[Stored data entries]
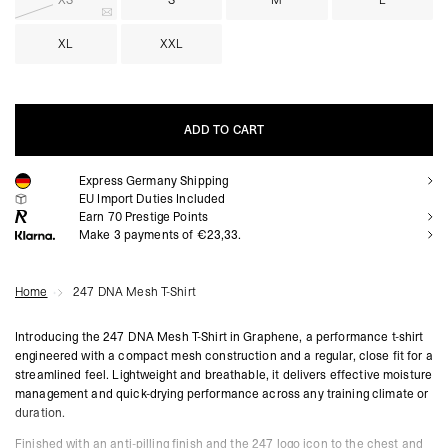
XS
S
M
L
XL
XXL
ADD TO CART
Express Germany Shipping
ADD TO CART
EU Import Duties Included
Earn
70
Prestige Points
Make 3 payments of €23,33.
Home
247 DNA Mesh T-Shirt
Introducing the 247 DNA Mesh T-Shirt in Graphene, a performance t-shirt
engineered with a compact mesh construction and a regular, close fit for a
streamlined feel. Lightweight and breathable, it delivers effective moisture
management and quick-drying performance across any training climate or
duration.
Finished with an anti-pilling finish and the 247 logo icon to the chest and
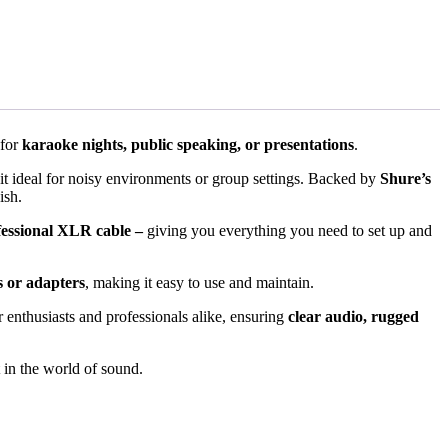
 for
karaoke nights, public speaking, or presentations
.
it ideal for noisy environments or group settings. Backed by
Shure’s
ish.
fessional XLR cable –
giving you everything you need to set up and
s or adapters
, making it easy to use and maintain.
 enthusiasts and professionals alike, ensuring
clear audio, rugged
t in the world of sound.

Exercise requirements:
Only the lines from the one containing "Make 3 payments of €23,33." through the final line of the entries belong in the copy, both ends included. Pictures stay out.

Problem solution:
Make 3 payments of €23,33.
Home
247 DNA Mesh T-Shirt
Introducing the 247 DNA Mesh T-Shirt in Graphene, a performance t-shirt
engineered with a compact mesh construction and a regular, close fit for a
streamlined feel. Lightweight and breathable, it delivers effective moisture
management and quick-drying performance across any training climate or
duration.
Finished with an anti-pilling finish and the 247 logo icon to the chest and
 for
karaoke nights, public speaking, or presentations
.
it ideal for noisy environments or group settings. Backed by
Shure’s
ish.
fessional XLR cable –
giving you everything you need to set up and
s or adapters
, making it easy to use and maintain.
 enthusiasts and professionals alike, ensuring
clear audio, rugged
t in the world of sound.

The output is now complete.